> Exercise requirements
Every line with the string "üdvözlőlapok" in it belongs in your answer, so copy them all from the data.

> Working data
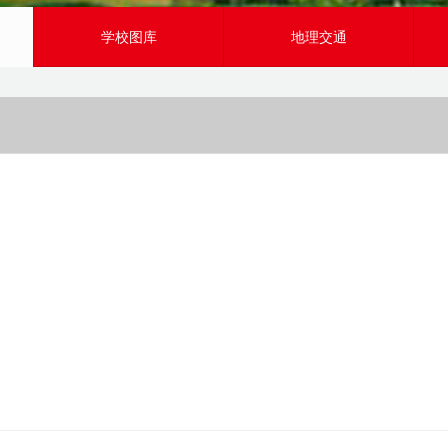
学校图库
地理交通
--
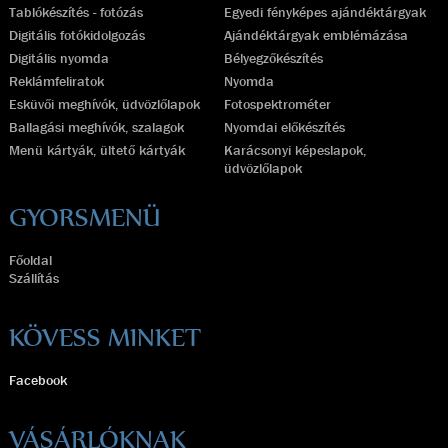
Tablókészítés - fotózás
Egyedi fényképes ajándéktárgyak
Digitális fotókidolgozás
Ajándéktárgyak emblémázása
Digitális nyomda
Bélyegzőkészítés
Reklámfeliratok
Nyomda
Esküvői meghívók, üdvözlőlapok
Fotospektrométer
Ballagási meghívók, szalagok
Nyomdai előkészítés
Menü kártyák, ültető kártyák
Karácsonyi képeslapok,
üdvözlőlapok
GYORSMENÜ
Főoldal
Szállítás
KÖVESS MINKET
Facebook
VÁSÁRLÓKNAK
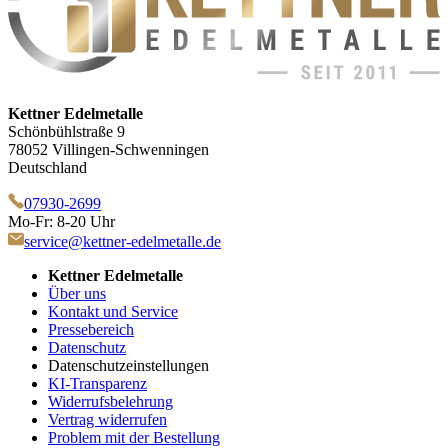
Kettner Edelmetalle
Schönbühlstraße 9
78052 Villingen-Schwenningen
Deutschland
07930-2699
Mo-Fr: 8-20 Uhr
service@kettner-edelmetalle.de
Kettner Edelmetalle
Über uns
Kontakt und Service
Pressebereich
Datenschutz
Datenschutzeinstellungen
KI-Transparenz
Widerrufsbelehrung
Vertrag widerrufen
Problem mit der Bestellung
* * *
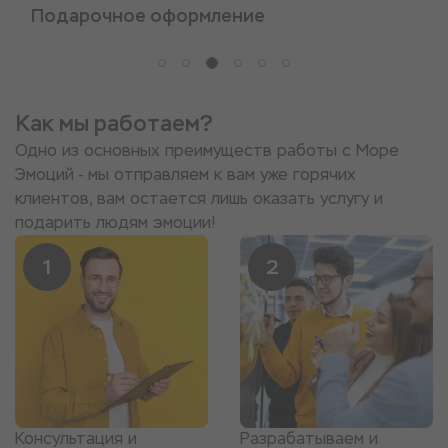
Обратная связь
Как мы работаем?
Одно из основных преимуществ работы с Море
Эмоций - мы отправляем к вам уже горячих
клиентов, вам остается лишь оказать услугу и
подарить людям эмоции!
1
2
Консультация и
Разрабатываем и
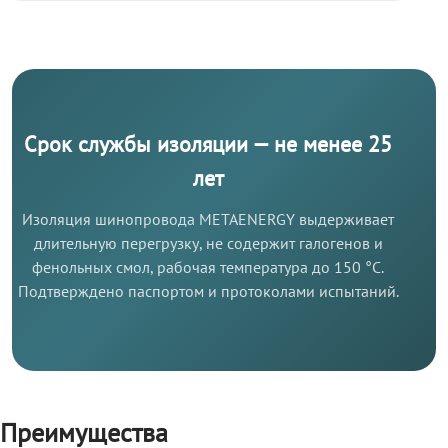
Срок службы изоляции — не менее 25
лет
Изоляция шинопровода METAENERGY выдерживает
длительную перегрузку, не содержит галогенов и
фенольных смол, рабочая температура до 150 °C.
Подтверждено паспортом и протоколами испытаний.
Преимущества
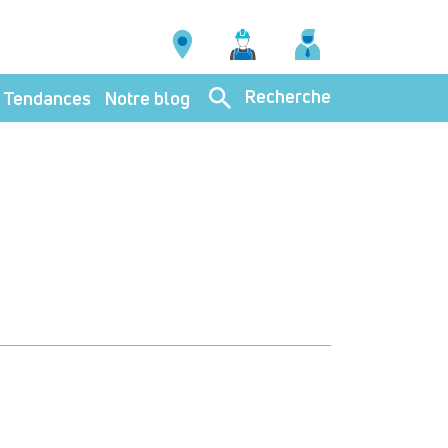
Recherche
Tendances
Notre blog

> Task output
Esküvői meghívók, üdvözlőlapok
üdvözlőlapok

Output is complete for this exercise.